The other thing Root of Happiness brings to this matchup is range. It's the more vertically integrated house of the two — you can start with a $7 Kava Shot or the water-extracted instant to learn whether you like kava at all, graduate to this Superior Vanuatu powder for the best cost per 100 mg, then reach for its in-house Polynesian Gold 70% CO2 extract or liposomal capsules when you want a measured, no-slurry dose. As a drink, traditional grind is the connoisseur's format and the beginner's hurdle: strainer bag, a few minutes of kneading, and kava's earthy, peppery slurry, with reverse tolerance meaning your second and third sessions usually speak louder than your first. The one thing a published number can't promise is that your specific bag is fresh — order current stock and store it sealed.
- Origin
- Vanuatu (noble kava)
- Kavalactones
- 6.2% total — disclosed on the product page
- Chemotype
- 425 — disclosed on the product page
- Format
- Traditional grind (requires a strainer bag)
- Range
- Powders, water-extracted instant, Kava Shots, 70% CO2 extract, liposomal capsules
- Testing
- Own FDA-registered cGMP facility; HPLC + microbial; COA via American Kava Association
- Price
- ~$35 / 1/2 lb
What we like
- Kavalactone % (6.2%) and chemotype (425) stated on the page — no PDF to dig for
- Most vertically integrated range of the two — powder, instant, shots, extract, capsules
- Disclosed percentage lets you compute cost per 100 mg of active compound
- Own FDA-registered cGMP facility, in-house CO2 extraction, COA via the AKA
Worth noting
- Higher entry price than Bula; no cheap traditional sample size
- Recurring freshness/consistency knock on older stock — buy current
- Published % is a label figure, not a per-bag re-assay
Who should buy it: Buy Root of Happiness if you want the kavalactone percentage and chemotype stated on the page so you can shop and dose with intent, and if you want the widest format range from one trusted source — Kava Shots and a true instant to start, powder for value, extracts and capsules for convenience. It's the right pick for the data-minded drinker who refuses to shop blind and wants room to climb the range.
What we don't like: The recurring community knock is freshness and consistency, not honesty — at least one report of an older, low-potency bag — so buy current stock, not clearance, and remember the published 6.2% is a label/representative figure rather than a re-assay of your individual bag.

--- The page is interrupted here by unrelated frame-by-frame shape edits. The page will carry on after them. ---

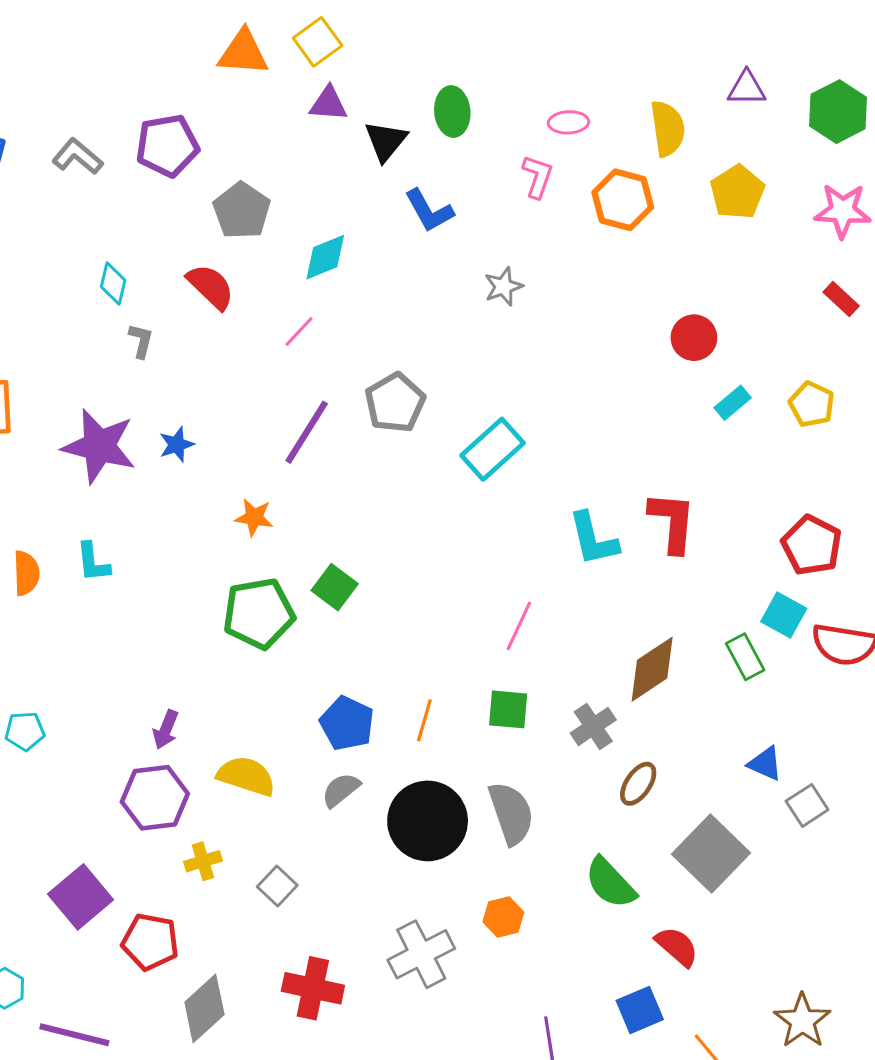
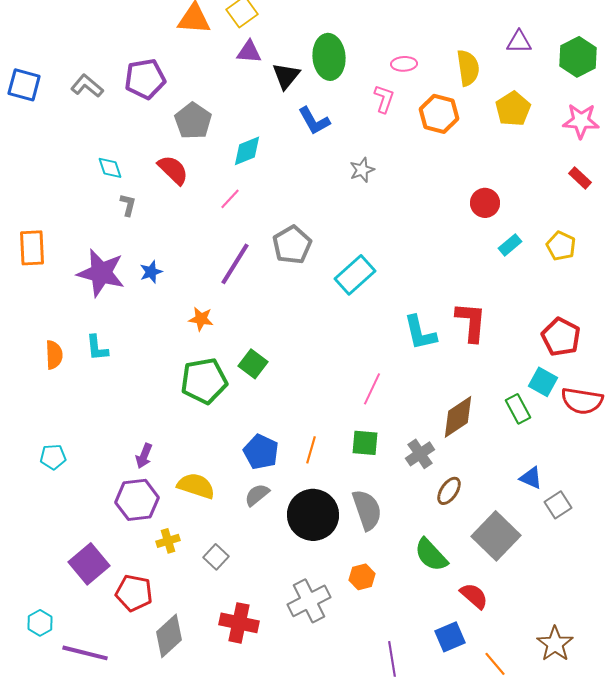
green ellipse: (452, 112) -> (329, 57), size x1.4
cyan diamond: (113, 283) -> (110, 168), turned -32

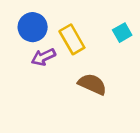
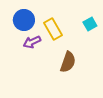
brown semicircle: (92, 84) -> (68, 62), turned 85

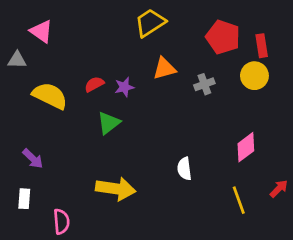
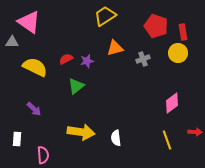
pink triangle: (41, 31) -> (29, 22), size x1.4
purple arrow: (33, 159) -> (34, 109), moved
white semicircle: (184, 169) -> (116, 138), moved
red arrow: (279, 189) -> (195, 132), turned 48

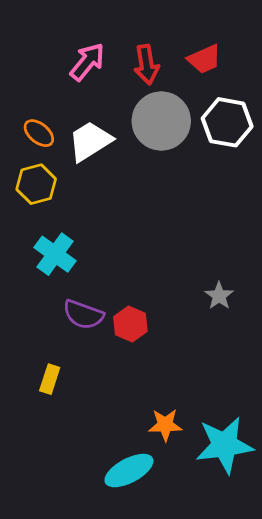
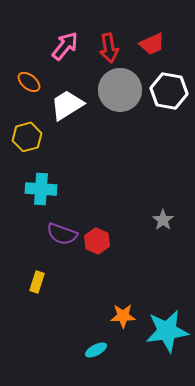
orange ellipse: (39, 133) -> (29, 82), moved
cyan cross: (55, 254) -> (41, 189), turned -32
cyan ellipse: (129, 471) -> (96, 350), size x0.6

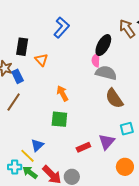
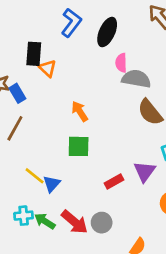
black ellipse: (103, 45) -> (107, 32), moved
black rectangle: (22, 47) -> (34, 54), moved
yellow line: (27, 156) -> (35, 176), moved

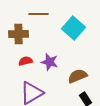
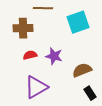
cyan square: (74, 28) -> (78, 22), turned 30

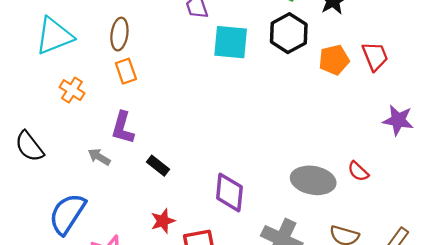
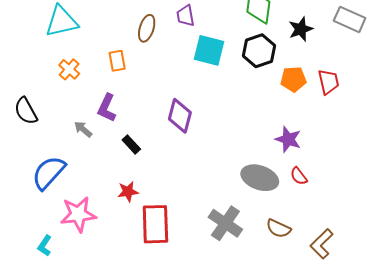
brown ellipse: (119, 34) -> (147, 28), moved
purple star: (398, 120) -> (288, 139), moved
purple diamond: (229, 193) -> (180, 116), moved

The entry price is also higher than Bula's: ~$35 per 1/2 lb against Bula's $17.60 starter, and there's no sub-$20 sample-size traditional powder to trial as cheaply.
Bottom line: Root of Happiness wins the half of this fight that's about reading a number before you buy. Its Superior Vanuatu powder states 6.2% total kavalactones and a 425 chemotype on the page, and the brand backs it with its own FDA-registered facility, in-house CO2 extraction, and the widest format range of the two — powders, a true instant, Kava Shots, extracts, and capsules. At ~$35 for a half-pound the sticker is higher than Bula's entry, but the disclosed percentage lets you actually compute value. The asterisk is freshness: buy current stock.